An email lands in the inbox on a Tuesday morning.
It appears to come from the CEO. The sender name is right, the tone sounds convincing, and the signature looks legitimate.
"Hey — can you help me with something quickly? I'm tied up in back-to-back meetings. Please handle a vendor payment for me. I'll explain later."
The new hire hesitates.
They've only been with the company for four days. They're still learning the workflow, still figuring out what normal looks like, and they definitely don't want to be the person who challenges the CEO during their first week.
So they do the helpful thing and move forward.
And in that moment, the damage is already underway.
Why the first week is the highest-risk week
Every spring, companies welcome a fresh wave of employees, including recent graduates and summer interns stepping into their first professional roles. For leadership teams, it's onboarding season. For attackers, it's an opportunity.

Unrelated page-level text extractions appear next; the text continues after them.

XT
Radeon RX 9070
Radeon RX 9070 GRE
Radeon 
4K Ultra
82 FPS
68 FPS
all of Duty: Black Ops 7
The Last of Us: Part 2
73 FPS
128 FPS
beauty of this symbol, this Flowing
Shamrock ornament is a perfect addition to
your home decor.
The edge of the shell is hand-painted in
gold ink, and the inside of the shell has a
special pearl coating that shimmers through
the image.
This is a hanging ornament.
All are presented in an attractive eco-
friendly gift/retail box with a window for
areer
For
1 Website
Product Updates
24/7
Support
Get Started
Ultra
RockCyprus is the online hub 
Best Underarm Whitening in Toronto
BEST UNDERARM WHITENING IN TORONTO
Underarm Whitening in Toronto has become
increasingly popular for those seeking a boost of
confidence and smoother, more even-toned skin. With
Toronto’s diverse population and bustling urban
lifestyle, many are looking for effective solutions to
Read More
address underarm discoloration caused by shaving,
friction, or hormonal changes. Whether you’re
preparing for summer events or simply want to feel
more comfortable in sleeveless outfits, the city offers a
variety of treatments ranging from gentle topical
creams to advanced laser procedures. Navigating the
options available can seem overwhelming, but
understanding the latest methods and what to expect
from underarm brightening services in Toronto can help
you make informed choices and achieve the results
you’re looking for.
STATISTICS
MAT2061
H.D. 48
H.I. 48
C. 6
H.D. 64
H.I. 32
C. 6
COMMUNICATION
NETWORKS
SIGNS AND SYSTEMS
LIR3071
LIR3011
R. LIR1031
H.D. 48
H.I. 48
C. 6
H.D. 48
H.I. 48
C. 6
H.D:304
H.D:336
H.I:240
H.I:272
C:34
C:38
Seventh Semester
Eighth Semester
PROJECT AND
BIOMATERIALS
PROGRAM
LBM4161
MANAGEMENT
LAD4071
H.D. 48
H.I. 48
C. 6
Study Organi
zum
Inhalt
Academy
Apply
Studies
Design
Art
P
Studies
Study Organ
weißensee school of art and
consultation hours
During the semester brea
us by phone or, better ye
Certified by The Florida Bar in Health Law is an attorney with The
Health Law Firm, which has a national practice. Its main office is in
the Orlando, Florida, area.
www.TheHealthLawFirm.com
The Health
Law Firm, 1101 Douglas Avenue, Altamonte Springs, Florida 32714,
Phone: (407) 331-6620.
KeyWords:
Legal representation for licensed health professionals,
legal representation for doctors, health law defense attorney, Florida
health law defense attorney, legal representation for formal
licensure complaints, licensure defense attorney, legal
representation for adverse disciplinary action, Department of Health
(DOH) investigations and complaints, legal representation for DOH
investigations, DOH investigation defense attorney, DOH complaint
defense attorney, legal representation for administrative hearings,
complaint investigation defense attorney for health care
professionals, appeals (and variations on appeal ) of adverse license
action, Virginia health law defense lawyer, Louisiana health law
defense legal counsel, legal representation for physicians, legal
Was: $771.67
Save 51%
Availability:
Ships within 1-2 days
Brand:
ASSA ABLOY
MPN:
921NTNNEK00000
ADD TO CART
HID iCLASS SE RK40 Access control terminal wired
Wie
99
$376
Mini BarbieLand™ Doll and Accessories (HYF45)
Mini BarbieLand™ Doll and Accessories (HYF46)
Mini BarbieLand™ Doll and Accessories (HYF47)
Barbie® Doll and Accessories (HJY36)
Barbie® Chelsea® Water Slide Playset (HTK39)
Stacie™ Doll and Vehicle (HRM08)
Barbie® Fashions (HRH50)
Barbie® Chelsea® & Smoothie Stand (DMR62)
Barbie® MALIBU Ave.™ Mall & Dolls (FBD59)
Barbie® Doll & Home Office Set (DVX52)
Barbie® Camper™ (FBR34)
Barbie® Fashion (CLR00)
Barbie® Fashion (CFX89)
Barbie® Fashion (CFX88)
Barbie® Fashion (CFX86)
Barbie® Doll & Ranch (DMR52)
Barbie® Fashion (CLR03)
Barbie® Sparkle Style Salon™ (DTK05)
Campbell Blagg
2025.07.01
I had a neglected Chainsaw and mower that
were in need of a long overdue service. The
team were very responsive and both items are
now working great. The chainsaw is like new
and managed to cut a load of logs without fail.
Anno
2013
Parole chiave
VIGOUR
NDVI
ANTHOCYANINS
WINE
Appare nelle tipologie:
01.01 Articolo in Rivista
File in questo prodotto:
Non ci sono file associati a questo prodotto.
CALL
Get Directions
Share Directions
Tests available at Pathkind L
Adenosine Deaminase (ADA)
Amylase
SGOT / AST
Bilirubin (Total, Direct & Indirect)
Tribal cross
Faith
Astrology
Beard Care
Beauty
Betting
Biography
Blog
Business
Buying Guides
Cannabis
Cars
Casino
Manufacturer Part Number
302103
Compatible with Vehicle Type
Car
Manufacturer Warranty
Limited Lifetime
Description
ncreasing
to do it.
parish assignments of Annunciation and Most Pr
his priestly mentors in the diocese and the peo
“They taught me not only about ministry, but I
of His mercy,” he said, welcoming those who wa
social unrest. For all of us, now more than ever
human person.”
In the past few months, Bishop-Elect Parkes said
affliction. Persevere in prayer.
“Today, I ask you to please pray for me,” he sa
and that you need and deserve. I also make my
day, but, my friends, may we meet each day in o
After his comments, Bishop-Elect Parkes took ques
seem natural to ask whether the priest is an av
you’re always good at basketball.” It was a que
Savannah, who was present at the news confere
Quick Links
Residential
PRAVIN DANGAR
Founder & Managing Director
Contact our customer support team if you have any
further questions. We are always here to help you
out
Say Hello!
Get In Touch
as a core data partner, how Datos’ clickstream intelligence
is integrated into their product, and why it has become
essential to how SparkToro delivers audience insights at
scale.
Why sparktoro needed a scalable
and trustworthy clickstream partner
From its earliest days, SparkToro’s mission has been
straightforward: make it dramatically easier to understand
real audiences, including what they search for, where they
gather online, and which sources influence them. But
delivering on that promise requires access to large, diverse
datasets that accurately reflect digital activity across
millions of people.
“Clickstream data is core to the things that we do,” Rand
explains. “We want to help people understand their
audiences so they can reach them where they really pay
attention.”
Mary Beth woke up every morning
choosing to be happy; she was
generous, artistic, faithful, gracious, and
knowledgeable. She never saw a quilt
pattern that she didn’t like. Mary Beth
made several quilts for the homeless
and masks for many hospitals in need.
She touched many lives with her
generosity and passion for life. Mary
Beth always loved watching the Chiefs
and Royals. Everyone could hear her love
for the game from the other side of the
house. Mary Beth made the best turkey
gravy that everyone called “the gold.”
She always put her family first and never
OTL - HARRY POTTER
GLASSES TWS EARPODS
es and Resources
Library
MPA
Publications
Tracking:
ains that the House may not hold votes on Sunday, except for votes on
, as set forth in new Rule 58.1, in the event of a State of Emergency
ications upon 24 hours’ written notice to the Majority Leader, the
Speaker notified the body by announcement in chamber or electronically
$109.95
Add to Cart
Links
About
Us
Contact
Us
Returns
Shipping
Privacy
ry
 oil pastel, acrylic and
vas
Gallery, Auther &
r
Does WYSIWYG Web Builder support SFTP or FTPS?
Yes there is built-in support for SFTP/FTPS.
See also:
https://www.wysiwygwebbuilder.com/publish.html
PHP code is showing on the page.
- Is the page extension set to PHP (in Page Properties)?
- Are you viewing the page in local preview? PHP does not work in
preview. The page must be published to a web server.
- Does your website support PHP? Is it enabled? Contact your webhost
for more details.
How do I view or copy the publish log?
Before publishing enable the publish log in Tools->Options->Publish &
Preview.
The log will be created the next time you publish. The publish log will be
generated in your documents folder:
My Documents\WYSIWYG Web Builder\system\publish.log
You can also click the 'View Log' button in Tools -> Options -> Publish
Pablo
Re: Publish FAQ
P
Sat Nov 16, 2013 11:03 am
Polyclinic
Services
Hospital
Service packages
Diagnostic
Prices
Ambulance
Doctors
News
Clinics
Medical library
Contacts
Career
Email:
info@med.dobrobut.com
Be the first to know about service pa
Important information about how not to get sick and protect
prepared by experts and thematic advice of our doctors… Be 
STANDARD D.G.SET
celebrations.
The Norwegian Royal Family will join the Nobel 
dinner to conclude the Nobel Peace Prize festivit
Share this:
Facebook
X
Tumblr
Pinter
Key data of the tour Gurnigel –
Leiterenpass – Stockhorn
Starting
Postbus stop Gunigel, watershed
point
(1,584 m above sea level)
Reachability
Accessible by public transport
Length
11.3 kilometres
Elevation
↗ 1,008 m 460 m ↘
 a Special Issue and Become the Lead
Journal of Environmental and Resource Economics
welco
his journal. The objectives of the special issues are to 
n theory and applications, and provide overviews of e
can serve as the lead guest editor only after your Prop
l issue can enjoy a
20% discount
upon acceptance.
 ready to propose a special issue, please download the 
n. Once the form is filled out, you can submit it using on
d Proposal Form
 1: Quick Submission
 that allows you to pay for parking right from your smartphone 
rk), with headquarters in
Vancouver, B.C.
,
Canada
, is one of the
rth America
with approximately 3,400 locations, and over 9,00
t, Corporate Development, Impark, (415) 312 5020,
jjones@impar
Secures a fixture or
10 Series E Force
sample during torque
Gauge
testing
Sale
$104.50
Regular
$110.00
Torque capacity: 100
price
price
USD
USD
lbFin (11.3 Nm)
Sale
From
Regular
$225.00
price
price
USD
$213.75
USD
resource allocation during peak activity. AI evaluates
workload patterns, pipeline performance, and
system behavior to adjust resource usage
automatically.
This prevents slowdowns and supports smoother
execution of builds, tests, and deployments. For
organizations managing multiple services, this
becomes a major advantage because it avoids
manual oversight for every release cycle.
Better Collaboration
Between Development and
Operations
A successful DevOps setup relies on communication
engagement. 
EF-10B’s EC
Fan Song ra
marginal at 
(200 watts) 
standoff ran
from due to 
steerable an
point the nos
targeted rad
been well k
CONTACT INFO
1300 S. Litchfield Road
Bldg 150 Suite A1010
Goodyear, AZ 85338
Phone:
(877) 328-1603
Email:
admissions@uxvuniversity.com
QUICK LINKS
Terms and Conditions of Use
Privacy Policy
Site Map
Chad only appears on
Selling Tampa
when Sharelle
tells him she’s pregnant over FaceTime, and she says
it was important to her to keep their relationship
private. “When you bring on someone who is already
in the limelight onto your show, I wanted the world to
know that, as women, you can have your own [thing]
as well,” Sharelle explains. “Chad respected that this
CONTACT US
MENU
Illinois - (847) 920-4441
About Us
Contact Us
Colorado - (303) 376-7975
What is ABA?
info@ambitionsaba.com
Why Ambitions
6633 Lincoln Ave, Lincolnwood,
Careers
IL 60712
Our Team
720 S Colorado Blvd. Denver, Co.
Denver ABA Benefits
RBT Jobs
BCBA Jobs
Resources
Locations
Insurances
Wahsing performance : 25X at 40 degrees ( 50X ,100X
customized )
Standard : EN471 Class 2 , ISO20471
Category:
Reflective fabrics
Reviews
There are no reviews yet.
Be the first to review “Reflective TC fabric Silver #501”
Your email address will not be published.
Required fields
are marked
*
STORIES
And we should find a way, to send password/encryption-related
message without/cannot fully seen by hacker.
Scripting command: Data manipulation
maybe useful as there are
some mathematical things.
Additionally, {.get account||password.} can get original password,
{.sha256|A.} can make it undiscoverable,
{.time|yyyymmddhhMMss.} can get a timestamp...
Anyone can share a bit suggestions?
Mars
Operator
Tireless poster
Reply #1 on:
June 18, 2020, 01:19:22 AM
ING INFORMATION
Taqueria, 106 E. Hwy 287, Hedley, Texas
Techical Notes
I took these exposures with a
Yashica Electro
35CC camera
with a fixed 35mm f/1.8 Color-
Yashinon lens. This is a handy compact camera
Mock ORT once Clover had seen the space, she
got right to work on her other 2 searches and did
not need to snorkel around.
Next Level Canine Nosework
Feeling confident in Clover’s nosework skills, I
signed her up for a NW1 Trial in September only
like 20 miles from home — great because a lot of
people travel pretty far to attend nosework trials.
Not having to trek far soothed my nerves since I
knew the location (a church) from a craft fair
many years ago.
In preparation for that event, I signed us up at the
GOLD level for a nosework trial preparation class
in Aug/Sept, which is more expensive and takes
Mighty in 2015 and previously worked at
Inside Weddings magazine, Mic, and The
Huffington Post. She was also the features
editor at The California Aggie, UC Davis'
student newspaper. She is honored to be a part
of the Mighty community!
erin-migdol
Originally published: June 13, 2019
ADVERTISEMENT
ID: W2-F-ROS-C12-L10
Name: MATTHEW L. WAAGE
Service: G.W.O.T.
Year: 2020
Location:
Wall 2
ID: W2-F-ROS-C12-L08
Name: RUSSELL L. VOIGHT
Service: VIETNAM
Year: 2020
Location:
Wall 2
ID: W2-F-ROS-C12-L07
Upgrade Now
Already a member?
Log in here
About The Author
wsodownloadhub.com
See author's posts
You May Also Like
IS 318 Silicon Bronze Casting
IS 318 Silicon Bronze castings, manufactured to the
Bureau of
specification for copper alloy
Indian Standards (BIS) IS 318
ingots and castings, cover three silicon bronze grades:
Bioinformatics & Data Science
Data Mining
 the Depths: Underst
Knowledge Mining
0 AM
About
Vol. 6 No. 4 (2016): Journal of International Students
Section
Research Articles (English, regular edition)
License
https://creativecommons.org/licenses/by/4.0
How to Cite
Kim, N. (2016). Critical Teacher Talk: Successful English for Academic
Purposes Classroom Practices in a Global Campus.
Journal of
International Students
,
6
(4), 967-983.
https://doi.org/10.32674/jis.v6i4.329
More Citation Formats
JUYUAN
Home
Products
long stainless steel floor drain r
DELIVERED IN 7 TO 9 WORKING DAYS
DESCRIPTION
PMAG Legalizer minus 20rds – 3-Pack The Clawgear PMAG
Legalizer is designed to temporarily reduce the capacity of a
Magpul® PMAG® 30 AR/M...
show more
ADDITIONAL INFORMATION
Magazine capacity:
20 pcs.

Keepnet Lab's 2025 New Hires Phishing Susceptibility Report found that CEO impersonation emails are 45% more likely to succeed with new hires than with experienced staff.
Cybercriminals don't always target your most experienced people. They often go after the ones still getting oriented because there is a brief period where everything feels unfamiliar and nothing is fully clear.
A new employee may not know what a normal request looks like yet. They may not understand how the CEO typically communicates. They have not had time to build instinct or confidence, and attackers use that uncertainty to their advantage.
But here's the important part: the new hire is not the real issue. The biggest risk isn't the employee who makes a mistake. It's the one who is trying to be helpful.
If you lead a business, you probably already know exactly who on your team would reply first.
The real breakdown isn't training. It's the setup.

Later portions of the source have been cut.